Es gilt im Süden die Regel: Pasta für Suppen und zum Kochen wie Annellini, Spaghetti, Capellini und Lingue gibt es an Werktagen. Die Nudel zum Backen (Lasagne, Penne, Rigati, Farfalle) und zum Füllen (Ravioli, Tortellini, Cannelloni, Agnolotti) ist dem heiligen Sonntag vorbehalten.

Farben spielen in der italienischen Küche eine wichtige Rolle. Das Auge ißt mit im schönheitsversessenen Modeland. Im Gegensatz zu Frankreich, wo die Farbpalette auf den Tellern von zurückhaltenden Pastelltönen dominiert wird, sind die Farben der italienischen Küche ungehemmt kräftig. Die Pastasoßen machen da keine Ausnahme. Tiefschwarz ist die sizilianische Pasta cu niuru di sicci: Spaghetti mit Tintenfischsoße. Giftgrün ist frisches Pesto alla genovese: eine Basilikumsoße mit Pinienkernen und Parmesan, die zu den ligurischen Bandnudeln Trenette am besten schmeckt. Ja und rot, rot ist eben alles, wo die Tomate ihren Saft in der Soße hat. Hier sind die Schattierungen endlos: Je länger sie mit Öl verkocht wird, desto dunkler und schmackhafter, aber auch schwerverdaulicher wird sie.

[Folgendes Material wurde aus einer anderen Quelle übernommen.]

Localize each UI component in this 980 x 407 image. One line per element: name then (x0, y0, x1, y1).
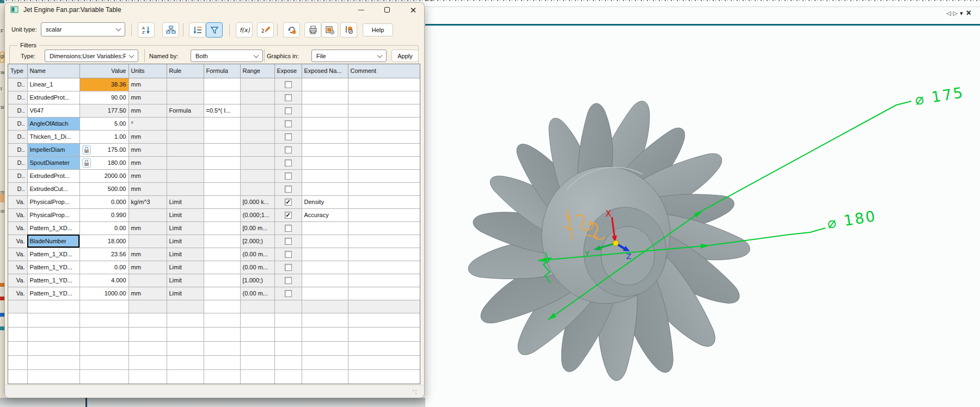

Es kommt eben wirklich auf die Soße an, bei der Frage, ob Pasta dick macht oder nicht. Doch nicht nur aus Gewichtsbewußtsein wendet sich die jüngere Generation vermehrt ab von ihrem Nationalgericht. Die amerikanische Fast-Food-Lawine rollt in Italien ebenso siegreich wie die gesundheitsversprechende Bio-Welle. Die ganz Jungen stürmen die Hamburgertempel, während sich das gestreßte Yuppie -Völkchen der mittel- und norditalienischen Großstädte ganz auf Müsli und Joghurt konzentriert. Pasta ist out. Oder doch nicht? Eine arbeitsgestreßte Bekannte aus Florenz erlitt nach monatelanger Joghurt-Körner-Ernährung ihren dritten Kreislaufkollaps. Die Ärztin gab ihr den Ratschlag, öfter mal einen Teller Pasta zu essen. Am Ende wird der Salernitaner Martino doch recht behalten.